12.25.2008

2008

This is the very last song that I remember hearing:



12.24.2008

1969

This is the very first song I remember hearing:

12.19.2008

Allium Amber

It goes like this:

Chew up a mouthful of garlic.

Now bite down as hard as you can on a nine-volt battery while at the same time you have a very attractive friend who smells a little bit like lavender hit you right between the eyes with the round side of a ball-peen hammer as hard as they can.

When manage to wake up, have your friend offer you a choice of orange juice or coffee. Pick the coffee and pour it down your shirt. Have your friend hand you another cup of coffee and pour some of that one into your mouth and note the existential confusion as your tongue remembers a thing that your brain doesn't:

heat.

Pour the rest of that one into your lap and hand the empty cup to your attractive friend who smells a little bit like lavender.
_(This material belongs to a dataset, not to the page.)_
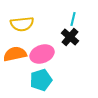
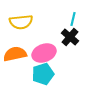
yellow semicircle: moved 1 px left, 2 px up
pink ellipse: moved 2 px right, 1 px up
cyan pentagon: moved 2 px right, 6 px up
Your friend is a little too good looking, the way a chick bartender with big tatas is a little too good looking. There's a reason they're both very attractive, you dig? The bartender is very attractive because it helps redistribute some of the wealth in your pocket to her pocket. But why is your friend so good looking? The bartender pays the rent with her looks, see? That's why she has a job like that.

But what do your friend's looks have to do with the job she does, to ask people to eat garlic and batteries while hitting them as hard as she can in the head with a hammer?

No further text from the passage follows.